BEGIN Supplied records

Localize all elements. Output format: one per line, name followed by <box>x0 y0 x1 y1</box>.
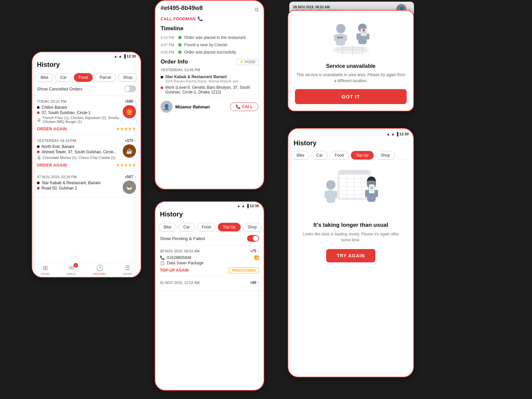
order-list-1: TODAY, 03:31 PM ৳590 › Chillox Banani <box>32 96 141 277</box>
tab-bar-3: Bike Car Food Top-Up Shop <box>155 220 264 232</box>
svg-rect-33 <box>325 191 328 198</box>
tab-topup-3[interactable]: Top-Up <box>218 223 241 231</box>
phone1-screen: ▲ ▲ ▐ 12:30 History Bike Car Food Parcel… <box>32 52 141 277</box>
illustration-svg-1 <box>326 19 376 59</box>
tab-shop-3[interactable]: Shop <box>243 223 262 231</box>
topup-package-1: Data Saver Package <box>167 261 203 265</box>
copy-icon[interactable]: ⧉ <box>255 7 258 13</box>
order-items-2: 🖨 Chocolate Mocha (1), Choco Chip Cookie… <box>37 155 123 160</box>
tab-shop-4[interactable]: Shop <box>376 151 395 160</box>
tab-shop-1[interactable]: Shop <box>118 73 137 82</box>
service-unavailable-body: This service is unavailable in your area… <box>295 72 407 84</box>
pending-toggle[interactable] <box>247 235 259 242</box>
dropoff-address: Work (Level 6, Genetic Baro Bhuiyan, 37,… <box>165 85 258 94</box>
order-amount-2: ৳375 <box>125 138 133 143</box>
service-unavailable-illustration <box>295 19 407 59</box>
bottom-nav-1: ⊞ HOME ✉ 2 INBOX 🕐 HISTORY ☰ MORE <box>32 262 141 277</box>
order-address-3: Road 50, Gulshan 2 <box>37 186 123 191</box>
svg-rect-2 <box>334 35 337 41</box>
order-info-title: Order Info <box>161 59 188 65</box>
svg-rect-4 <box>337 37 340 39</box>
loading-illustration <box>288 167 413 216</box>
restaurant-logo-3: 🥗 <box>123 181 136 194</box>
courier-row: 👤 Mizanur Rahman 📞 CALL <box>161 98 258 113</box>
order-address-1: 37, South Gulshan, Circle-1 <box>37 110 123 115</box>
topup-package-row: 📋 Data Saver Package <box>160 261 259 265</box>
order-again-2[interactable]: ORDER AGAIN <box>37 163 67 168</box>
phone1-frame: ▲ ▲ ▐ 12:30 History Bike Car Food Parcel… <box>32 52 141 278</box>
tab-food-1[interactable]: Food <box>74 73 93 82</box>
tab-bike-3[interactable]: Bike <box>159 223 176 231</box>
tab-car-3[interactable]: Car <box>178 223 195 231</box>
order-info-section: Order Info ⚡ FOOD YESTERDAY, 12:45 PM St… <box>161 59 258 113</box>
order-amount-1: ৳590 <box>125 99 133 104</box>
courier-name: Mizanur Rahman <box>175 104 210 109</box>
topup-again-1[interactable]: TOP-UP AGAIN <box>160 268 189 273</box>
food-badge: ⚡ FOOD <box>236 59 258 65</box>
topup-amount-1: ৳75 <box>250 249 256 253</box>
order-info-date: YESTERDAY, 12:45 PM <box>161 68 258 72</box>
phone4-frame: ▲ ▲ ▐ 12:30 History Bike Car Food Top-Up… <box>288 128 414 377</box>
got-it-button[interactable]: GOT IT <box>295 89 407 104</box>
restaurant-logo-2: ☕ <box>123 144 136 158</box>
cancelled-toggle[interactable] <box>124 85 136 92</box>
illustration-svg-4 <box>318 167 384 216</box>
cancelled-toggle-row: Show Cancelled Orders <box>32 82 141 96</box>
phone3-screen: ▲ ▲ ▐ 12:30 History Bike Car Food Top-Up… <box>155 202 264 390</box>
battery-icon-4: ▐ <box>396 132 398 136</box>
stars-1: ★★★★★ <box>116 126 136 131</box>
status-bar-4: ▲ ▲ ▐ 12:30 <box>288 129 413 137</box>
food-badge-label: FOOD <box>245 60 255 64</box>
svg-rect-30 <box>339 170 369 175</box>
order-footer-2: ORDER AGAIN ★★★★★ <box>37 163 136 168</box>
order-header-1: TODAY, 03:31 PM ৳590 › <box>37 99 136 104</box>
signal-icon: ▲ <box>118 54 122 58</box>
try-again-button[interactable]: TRY AGAIN <box>326 249 376 262</box>
stars-2: ★★★★★ <box>116 163 136 168</box>
dot-black-1 <box>37 106 40 109</box>
toggle-label-1: Show Cancelled Orders <box>37 86 82 91</box>
order-card-3: 07 NOV 2019, 02:20 PM ৳567 › Star Kabab … <box>32 171 141 198</box>
svg-rect-3 <box>344 35 347 41</box>
call-foodman-btn[interactable]: CALL FOODMAN 📞 <box>161 16 258 21</box>
tl-dot-2: ✓ <box>178 43 182 47</box>
tab-car-1[interactable]: Car <box>55 73 71 82</box>
nav-more-1[interactable]: ☰ MORE <box>123 264 132 276</box>
tab-food-3[interactable]: Food <box>197 223 216 231</box>
notif-time: 08 NOV 2019, 08:52 AM <box>293 5 342 9</box>
wifi-icon-4: ▲ <box>386 132 390 136</box>
topup-date-1: 08 NOV 2019, 08:52 AM <box>160 249 200 253</box>
svg-point-13 <box>363 29 365 31</box>
pickup-name: Star Kabab & Restaurant Banani <box>165 74 241 79</box>
svg-rect-1 <box>336 34 345 46</box>
home-icon-1: ⊞ <box>43 264 48 272</box>
topup-phone-1: 01628805848 <box>167 255 191 260</box>
svg-rect-40 <box>370 186 374 192</box>
topup-footer-1: TOP-UP AGAIN PROCESSING <box>160 267 259 273</box>
time-label-4: 12:30 <box>399 132 409 136</box>
tab-car-4[interactable]: Car <box>311 151 328 160</box>
phone-icon: 📞 <box>198 16 203 21</box>
tab-bike-4[interactable]: Bike <box>292 151 309 160</box>
order-items-1: 🖨 French Fries (1), Chicken Signature (2… <box>37 116 123 124</box>
restaurant-logo-1: 🍔 <box>123 105 136 118</box>
nav-history-1[interactable]: 🕐 HISTORY <box>93 264 106 276</box>
nav-inbox-1[interactable]: ✉ 2 INBOX <box>67 264 76 276</box>
svg-rect-37 <box>365 190 368 197</box>
order-card-1: TODAY, 03:31 PM ৳590 › Chillox Banani <box>32 96 141 135</box>
order-again-1[interactable]: ORDER AGAIN <box>37 127 67 131</box>
timeline-item-3: 4:05 PM ✓ Order was placed succesfully <box>161 50 258 55</box>
chevron-1: › <box>135 99 136 104</box>
toggle-label-3: Show Pending & Failed <box>160 236 205 241</box>
order-address-2: Ahmed Tower, 37, South Gulshan, Circle..… <box>37 150 123 154</box>
call-courier-btn[interactable]: 📞 CALL <box>230 102 258 111</box>
status-bar-3: ▲ ▲ ▐ 12:30 <box>155 202 264 208</box>
nav-home-1[interactable]: ⊞ HOME <box>41 264 50 276</box>
nav-history-label-1: HISTORY <box>93 272 106 276</box>
tab-bike-1[interactable]: Bike <box>36 73 53 82</box>
tab-parcel-1[interactable]: Parcel <box>95 73 116 82</box>
tab-topup-4[interactable]: Top-Up <box>351 151 374 160</box>
topup-phone-row: 📞 01628805848 📶 <box>160 255 259 260</box>
tab-bar-4: Bike Car Food Top-Up Shop <box>288 148 413 160</box>
tab-food-4[interactable]: Food <box>330 151 349 160</box>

END Supplied records

About this task: Leave out the pictures and repeat the remaining data exactly.

Result of the task:
Localize all elements. Output format: one per line, name followed by <box>x0 y0 x1 y1</box>.
order-list-1: TODAY, 03:31 PM ৳590 › Chillox Banani <box>32 96 141 277</box>
tab-bar-3: Bike Car Food Top-Up Shop <box>155 220 264 232</box>
svg-rect-33 <box>325 191 328 198</box>
tab-topup-3[interactable]: Top-Up <box>218 223 241 231</box>
phone1-screen: ▲ ▲ ▐ 12:30 History Bike Car Food Parcel… <box>32 52 141 277</box>
illustration-svg-1 <box>326 19 376 59</box>
tab-shop-3[interactable]: Shop <box>243 223 262 231</box>
topup-package-1: Data Saver Package <box>167 261 203 265</box>
copy-icon[interactable]: ⧉ <box>255 7 258 13</box>
order-items-2: 🖨 Chocolate Mocha (1), Choco Chip Cookie… <box>37 155 123 160</box>
tab-shop-4[interactable]: Shop <box>376 151 395 160</box>
tab-shop-1[interactable]: Shop <box>118 73 137 82</box>
service-unavailable-body: This service is unavailable in your area… <box>295 72 407 84</box>
pending-toggle[interactable] <box>247 235 259 242</box>
dropoff-address: Work (Level 6, Genetic Baro Bhuiyan, 37,… <box>165 85 258 94</box>
order-amount-2: ৳375 <box>125 138 133 143</box>
service-unavailable-illustration <box>295 19 407 59</box>
bottom-nav-1: ⊞ HOME ✉ 2 INBOX 🕐 HISTORY ☰ MORE <box>32 262 141 277</box>
order-address-3: Road 50, Gulshan 2 <box>37 186 123 191</box>
svg-rect-2 <box>334 35 337 41</box>
order-info-title: Order Info <box>161 59 188 65</box>
svg-rect-4 <box>337 37 340 39</box>
loading-illustration <box>288 167 413 216</box>
restaurant-logo-3: 🥗 <box>123 181 136 194</box>
courier-row: 👤 Mizanur Rahman 📞 CALL <box>161 98 258 113</box>
order-address-1: 37, South Gulshan, Circle-1 <box>37 110 123 115</box>
topup-package-row: 📋 Data Saver Package <box>160 261 259 265</box>
order-again-2[interactable]: ORDER AGAIN <box>37 163 67 168</box>
phone1-frame: ▲ ▲ ▐ 12:30 History Bike Car Food Parcel… <box>32 52 141 278</box>
tab-food-1[interactable]: Food <box>74 73 93 82</box>
tab-bike-3[interactable]: Bike <box>159 223 176 231</box>
tab-car-3[interactable]: Car <box>178 223 195 231</box>
order-info-section: Order Info ⚡ FOOD YESTERDAY, 12:45 PM St… <box>161 59 258 113</box>
order-amount-1: ৳590 <box>125 99 133 104</box>
courier-name: Mizanur Rahman <box>175 104 210 109</box>
topup-again-1[interactable]: TOP-UP AGAIN <box>160 268 189 273</box>
food-badge: ⚡ FOOD <box>236 59 258 65</box>
topup-amount-1: ৳75 <box>250 249 256 253</box>
order-info-date: YESTERDAY, 12:45 PM <box>161 68 258 72</box>
phone4-frame: ▲ ▲ ▐ 12:30 History Bike Car Food Top-Up… <box>288 128 414 377</box>
got-it-button[interactable]: GOT IT <box>295 89 407 104</box>
restaurant-logo-2: ☕ <box>123 144 136 158</box>
cancelled-toggle[interactable] <box>124 85 136 92</box>
illustration-svg-4 <box>318 167 384 216</box>
cancelled-toggle-row: Show Cancelled Orders <box>32 82 141 96</box>
phone3-screen: ▲ ▲ ▐ 12:30 History Bike Car Food Top-Up… <box>155 202 264 390</box>
battery-icon-4: ▐ <box>396 132 398 136</box>
stars-1: ★★★★★ <box>116 126 136 131</box>
status-bar-4: ▲ ▲ ▐ 12:30 <box>288 129 413 137</box>
food-badge-label: FOOD <box>245 60 255 64</box>
svg-rect-30 <box>339 170 369 175</box>
order-footer-2: ORDER AGAIN ★★★★★ <box>37 163 136 168</box>
order-header-1: TODAY, 03:31 PM ৳590 › <box>37 99 136 104</box>
signal-icon: ▲ <box>118 54 122 58</box>
try-again-button[interactable]: TRY AGAIN <box>326 249 376 262</box>
stars-2: ★★★★★ <box>116 163 136 168</box>
dot-black-1 <box>37 106 40 109</box>
toggle-label-1: Show Cancelled Orders <box>37 86 82 91</box>
order-card-3: 07 NOV 2019, 02:20 PM ৳567 › Star Kabab … <box>32 171 141 198</box>
svg-rect-3 <box>344 35 347 41</box>
call-foodman-btn[interactable]: CALL FOODMAN 📞 <box>161 16 258 21</box>
tl-dot-2: ✓ <box>178 43 182 47</box>
tab-car-1[interactable]: Car <box>55 73 71 82</box>
nav-more-1[interactable]: ☰ MORE <box>123 264 132 276</box>
tab-food-3[interactable]: Food <box>197 223 216 231</box>
notif-time: 08 NOV 2019, 08:52 AM <box>293 5 342 9</box>
wifi-icon-4: ▲ <box>386 132 390 136</box>
topup-date-1: 08 NOV 2019, 08:52 AM <box>160 249 200 253</box>
svg-point-13 <box>363 29 365 31</box>
pickup-name: Star Kabab & Restaurant Banani <box>165 74 241 79</box>
svg-rect-1 <box>336 34 345 46</box>
home-icon-1: ⊞ <box>43 264 48 272</box>
topup-phone-1: 01628805848 <box>167 255 191 260</box>
svg-rect-40 <box>370 186 374 192</box>
topup-footer-1: TOP-UP AGAIN PROCESSING <box>160 267 259 273</box>
time-label-4: 12:30 <box>399 132 409 136</box>
tab-car-4[interactable]: Car <box>311 151 328 160</box>
phone-icon: 📞 <box>198 16 203 21</box>
tab-bike-4[interactable]: Bike <box>292 151 309 160</box>
order-items-1: 🖨 French Fries (1), Chicken Signature (2… <box>37 116 123 124</box>
restaurant-logo-1: 🍔 <box>123 105 136 118</box>
nav-history-1[interactable]: 🕐 HISTORY <box>93 264 106 276</box>
nav-inbox-1[interactable]: ✉ 2 INBOX <box>67 264 76 276</box>
svg-rect-37 <box>365 190 368 197</box>
order-card-1: TODAY, 03:31 PM ৳590 › Chillox Banani <box>32 96 141 135</box>
order-again-1[interactable]: ORDER AGAIN <box>37 127 67 131</box>
timeline-item-3: 4:05 PM ✓ Order was placed succesfully <box>161 50 258 55</box>
chevron-1: › <box>135 99 136 104</box>
toggle-label-3: Show Pending & Failed <box>160 236 205 241</box>
order-address-2: Ahmed Tower, 37, South Gulshan, Circle..… <box>37 150 123 154</box>
call-courier-btn[interactable]: 📞 CALL <box>230 102 258 111</box>
status-bar-3: ▲ ▲ ▐ 12:30 <box>155 202 264 208</box>
nav-home-1[interactable]: ⊞ HOME <box>41 264 50 276</box>
nav-history-label-1: HISTORY <box>93 272 106 276</box>
tab-bike-1[interactable]: Bike <box>36 73 53 82</box>
tab-parcel-1[interactable]: Parcel <box>95 73 116 82</box>
tab-topup-4[interactable]: Top-Up <box>351 151 374 160</box>
topup-phone-row: 📞 01628805848 📶 <box>160 255 259 260</box>
tab-bar-4: Bike Car Food Top-Up Shop <box>288 148 413 160</box>
tab-food-4[interactable]: Food <box>330 151 349 160</box>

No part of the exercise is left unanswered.